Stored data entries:
* * * * *
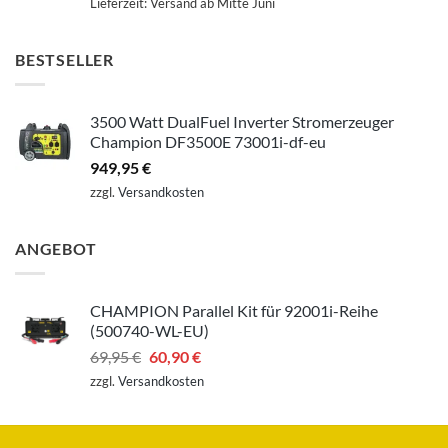
Lieferzeit:
Versand ab Mitte Juni
BESTSELLER
3500 Watt DualFuel Inverter Stromerzeuger
Champion DF3500E 73001i-df-eu
949,95
€
zzgl.
Versandkosten
ANGEBOT
CHAMPION Parallel Kit für 92001i-Reihe
(500740-WL-EU)
Ursprünglicher
Aktueller
69,95
€
60,90
€
Preis
Preis
zzgl.
Versandkosten
war:
ist:
69,95 €
60,90 €.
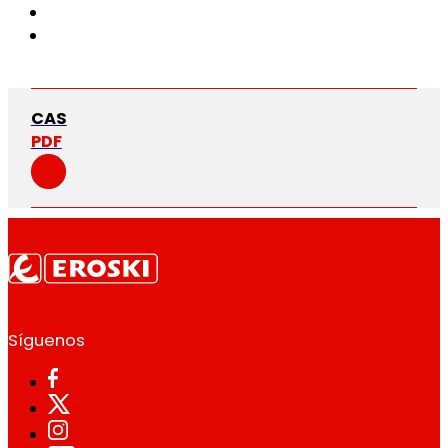
CAS
PDF
Síguenos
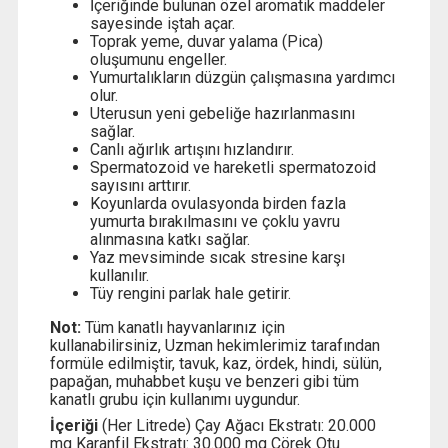
İçeriğinde bulunan özel aromatik maddeler
sayesinde iştah açar.
Toprak yeme, duvar yalama (Pica)
oluşumunu engeller.
Yumurtalıkların düzgün çalışmasına yardımcı
olur.
Uterusun yeni gebeliğe hazırlanmasını
sağlar.
Canlı ağırlık artışını hızlandırır.
Spermatozoid ve hareketli spermatozoid
sayısını arttırır.
Koyunlarda ovulasyonda birden fazla
yumurta bırakılmasını ve çoklu yavru
alınmasına katkı sağlar.
Yaz mevsiminde sıcak stresine karşı
kullanılır.
Tüy rengini parlak hale getirir.
Not:
Tüm kanatlı hayvanlarınız için
kullanabilirsiniz, Uzman hekimlerimiz tarafından
formüle edilmiştir, tavuk, kaz, ördek, hindi, sülün,
papağan, muhabbet kuşu ve benzeri gibi tüm
kanatlı grubu için kullanımı uygundur.
İçeriği
(Her Litrede) Çay Ağacı Ekstratı: 20.000
mg Karanfil Ekstratı: 30.000 mg Çörek Otu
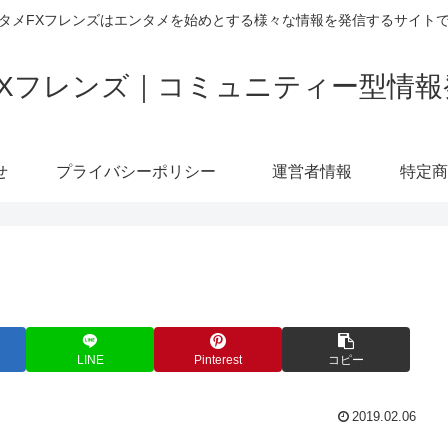
タメFXフレンズはエンタメを始めとする様々な情報を発信するサイト
FXフレンズ｜コミュニティー型情報
せ
プライバシーポリシー
運営者情報
LINE
Pinterest
コピー
2019.02.06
* * * * *
▶ **TASK REQUIREMENTS**: What you print must match the entries exactly, except that no pictures appear.

▶ **WRITTEN ANSWER**:
Lieferzeit:
Versand ab Mitte Juni
BESTSELLER
3500 Watt DualFuel Inverter Stromerzeuger
Champion DF3500E 73001i-df-eu
949,95
€
zzgl.
Versandkosten
ANGEBOT
CHAMPION Parallel Kit für 92001i-Reihe
(500740-WL-EU)
Ursprünglicher
Aktueller
69,95
€
60,90
€
Preis
Preis
zzgl.
Versandkosten
war:
ist:
69,95 €
60,90 €.
CAS
PDF
Síguenos
İçeriğinde bulunan özel aromatik maddeler
sayesinde iştah açar.
Toprak yeme, duvar yalama (Pica)
oluşumunu engeller.
Yumurtalıkların düzgün çalışmasına yardımcı
olur.
Uterusun yeni gebeliğe hazırlanmasını
sağlar.
Canlı ağırlık artışını hızlandırır.
Spermatozoid ve hareketli spermatozoid
sayısını arttırır.
Koyunlarda ovulasyonda birden fazla
yumurta bırakılmasını ve çoklu yavru
alınmasına katkı sağlar.
Yaz mevsiminde sıcak stresine karşı
kullanılır.
Tüy rengini parlak hale getirir.
Not:
Tüm kanatlı hayvanlarınız için
kullanabilirsiniz, Uzman hekimlerimiz tarafından
formüle edilmiştir, tavuk, kaz, ördek, hindi, sülün,
papağan, muhabbet kuşu ve benzeri gibi tüm
kanatlı grubu için kullanımı uygundur.
İçeriği
(Her Litrede) Çay Ağacı Ekstratı: 20.000
mg Karanfil Ekstratı: 30.000 mg Çörek Otu
タメFXフレンズはエンタメを始めとする様々な情報を発信するサイト
FXフレンズ｜コミュニティー型情報
せ
プライバシーポリシー
運営者情報
LINE
Pinterest
コピー
2019.02.06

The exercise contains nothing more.